Hybrid-Energieeffizient

Recycling von Elektroautobatterien

Während die Autohersteller im Elektroauto-Rennen weiter kämpfen, fragen sich einige, wohin die Batterien gehen, wenn sie das Ende ihrer Lebensdauer erreicht haben. Die Batterien einfach auf einer Deponie zu entsorgen, hilft der Umwelt nicht und wird mit Sicherheit weder Autohersteller noch Kunden ansprechen. Um dieses Problem auszuräumen, haben sich mehrere große Autohersteller im Elektroauto-Rennen mit Unternehmen zusammengetan, die sich mit Elektrizität und Energie auskennen, um Wege zum Recycling und zur Wiederverwendung veralteter Elektroauto-Batterien und ihrer Energie zu planen.

General Motors hat angekündigt, mit dem Schweizer Unternehmen ABB, einem führenden Anbieter von Energie- und Automatisierungstechnologien und dem weltweit größten Anbieter von Stromnetzsystemen, zusammenzuarbeiten, um einen Plan für die Wiederverwendung von Batterien des Chevrolet Volt zu entwickeln. Die Unternehmen werden mehrere Pilotprojekte entwickeln und die 16-kWh-Lithium-Ionen-Batterien von Volt untersuchen, um zu sehen, wie die Second-Life-Autobatterien verwendet werden können, um elektrische Netzspeichersysteme bereitzustellen. Während der Pilotprojekte werden die Unternehmen erneuerbare Energiespeicher, Netzlastmanagement, Notstromversorgung für Gemeinden und Nutzungszeitmanagement untersuchen.

Laut Micky Bly, Executive Director of Electrical Systems von GM, „wird die Batterie von Volt eine beträchtliche Kapazität haben, um elektrische Energie zu speichern, selbst nach ihrer Lebensdauer im Auto.“ Das bedeutet, dass die Batterie nach der für den Volt angebotenen 8-Jahres- oder 100.000-Meilen-Garantie immer noch über Energie verfügt, die für andere Zwecke verwendet werden kann, wenn die Autobatterie recycelt wird.
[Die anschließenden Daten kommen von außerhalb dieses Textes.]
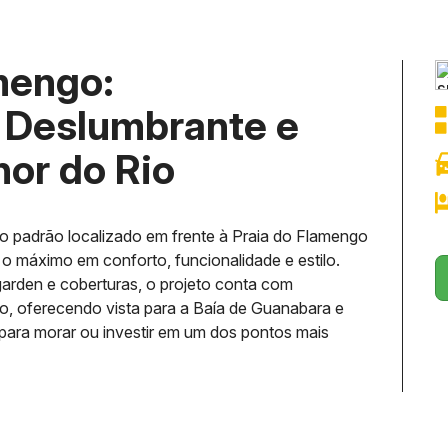
amengo:
a Deslumbrante e
hor do Rio
o padrão localizado em frente à Praia do Flamengo
 o máximo em conforto, funcionalidade e estilo.
arden e coberturas, o projeto conta com
to, oferecendo vista para a Baía de Guanabara e
 para morar ou investir em um dos pontos mais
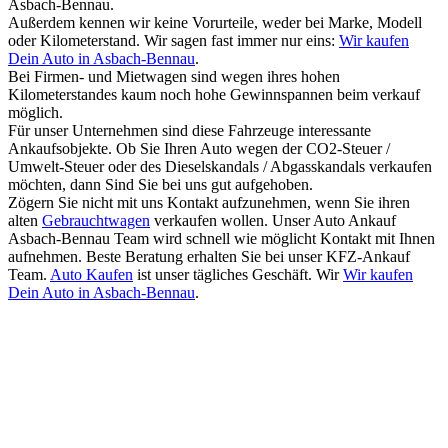
Asbach-Bennau.
Außerdem kennen wir keine Vorurteile, weder bei Marke, Modell
oder Kilometerstand. Wir sagen fast immer nur eins:
Wir kaufen
Dein Auto in Asbach-Bennau
.
Bei Firmen- und Mietwagen sind wegen ihres hohen
Kilometerstandes kaum noch hohe Gewinnspannen beim verkauf
möglich.
Für unser Unternehmen sind diese Fahrzeuge interessante
Ankaufsobjekte. Ob Sie Ihren Auto wegen der CO2-Steuer /
Umwelt-Steuer oder des Dieselskandals / Abgasskandals verkaufen
möchten, dann Sind Sie bei uns gut aufgehoben.
Zögern Sie nicht mit uns Kontakt aufzunehmen, wenn Sie ihren
alten
Gebrauchtwagen
verkaufen wollen. Unser Auto Ankauf
Asbach-Bennau Team wird schnell wie möglicht Kontakt mit Ihnen
aufnehmen. Beste Beratung erhalten Sie bei unser KFZ-Ankauf
Team.
Auto Kaufen
ist unser tägliches Geschäft. Wir
Wir kaufen
Dein Auto in Asbach-Bennau
.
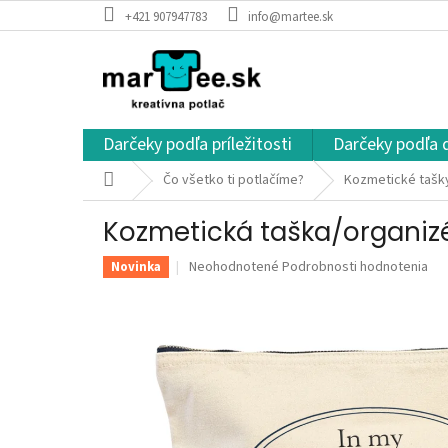
Prejsť
+421 907947783
info@martee.sk
na
obsah
Darčeky podľa príležitosti
Darčeky podľa 
Domov
Čo všetko ti potlačíme?
Kozmetické tašky
Kozmetická taška/organizé
Priemerné
Neohodnotené
Podrobnosti hodnotenia
Novinka
hodnotenie
produktu
je
0,0
z
5
hviezdičiek.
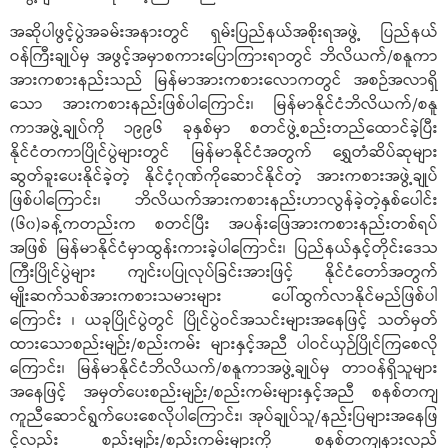
အဆိုပါဖွင့်ပွဲအခမ်းအနားတွင် ရှမ်းပြည်နယ်အစိုးရအဖွဲ့ ပြည်နယ်
ဝန်ကြီးချုပ်မှ အဖွင့်အမှာစကားပြောကြားရာတွင် ဘိလိယက်/စနူကာ
အားကစားနည်းသည် မြန်မာအားကစားလောကတွင် အစဉ်အလာရှိ
သော အားကစားနည်းဖြစ်ပါကြောင်း၊ မြန်မာနိုင်ငံဘိလိယက်/စနူ
ကာအဖွဲ့ချုပ်ကို ၁၉၉၆ ခုနှစ်မှာ စတင်ဖွဲ့စည်းတည်ထောင်ခဲ့ပြီး
နိုင်ငံတကာပြိုင်ပွဲများတွင် မြန်မာနိုင်ငံအတွက် ရွှေတံဆိပ်ဆုများ
ဆွတ်ခူးပေးနိုင်ခဲ့တဲ့ နိုင်ငံ့ဂုဏ်ကိုဆောင်နိုင်တဲ့ အားကစားအဖွဲ့ချုပ်
ဖြစ်ပါကြောင်း၊ ဘိလိယက်အားကစားနည်းဟာလွန်ခဲ့တဲ့နှစ်ပေါင်း
(၆၀)ခန့်ကတည်းက စတင်ပြီး အပန်းဖြေအားကစားနည်းတစ်ရပ်
အဖြစ် မြန်မာနိုင်ငံမှာထွန်းကားခဲ့ပါကြောင်း၊ ပြည်နယ်နှင့်တိုင်းဒေသ
ကြီးပြိုင်ပွဲများ ကျင်းပပြုလုပ်ခြင်းအားဖြင့် နိုင်ငံတော်အတွက်
မျိုးဆက်သစ်အားကစားသမားများ ပေါ်ထွက်လာနိုင်မည်ဖြစ်ပါ
ကြောင်း ၊ ယခုပြိုင်ပွဲတွင် ပြိုင်ပွဲဝင်အသင်းများအနေဖြင့် သတ်မှတ်
ထားသောစည်းမျဉ်း/စည်းကမ်း များနှင့်အညီ ပါဝင်ယှဉ်ပြိုင်ကြစေလို
ကြောင်း၊ မြန်မာနိုင်ငံဘိလိယက်/စနူကာအဖွဲ့ချုပ်မှ တာဝန်ရှိသူများ
အနေဖြင့် အမှတ်ပေးစည်းမျဉ်း/စည်းကမ်းများနှင့်အညီ စနစ်တကျ
ကူညီဆောင်ရွက်ပေးစေလိုပါကြောင်း၊ အုပ်ချုပ်သူ/နည်းပြများအနေဖြ
င့်လည်း စည်းမျဉ်း/စည်းကမ်းများကို စနစ်တကျနားလည်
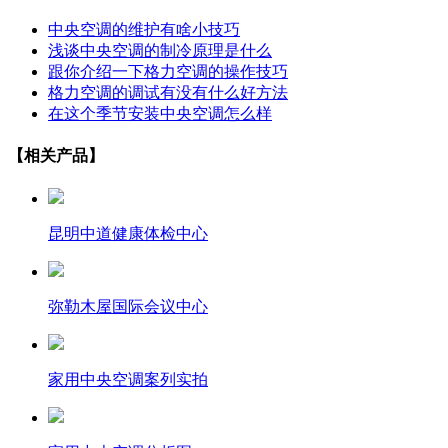
中央空调的维护有啥小技巧
浅谈中央空调的制冷原理是什么
跟你介绍一下格力空调的操作技巧
格力空调的调试有没有什么好方法
在这个季节安装中央空调怎么样
【相关产品】
昆明中道健康体检中心
弥勒木屋国际会议中心
家用中央空调案列实拍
Das ultimative Ziel von GM durch seine ABB-Partnerschaft ist es daher, eine kosteneffektive Lösung zu finden, die den gesamten Lebenszyklus der Batterie optimiert und die Effizienz des Stromnetzes des Landes verbessert.

Ein weiterer Autohersteller, der begonnen hat, die Recyclingmöglichkeiten von Elektrobatterien zu untersuchen, ist Nissan. Nissan ist mit der Sumitomo Corporation ein Joint Venture zur Erforschung gebrauchter Lithium-Ionen-Batterien eingegangen. Das Joint Venture mit dem Namen 4R Energy hat den Zweck, die elektrischen Batterien, die den Nissan Leaf antreiben, „wiederzuverwenden, weiterzuverkaufen, zu refabrizieren und zu recyceln“.

Es wird erwartet, dass das Unternehmen Demonstrationstests und eine Kommerzialisierungsstudie durchführt, während es an der Entwicklung eines Geschäfts für den Zweitgebrauch von Lithium-Ionen-Batterien arbeitet.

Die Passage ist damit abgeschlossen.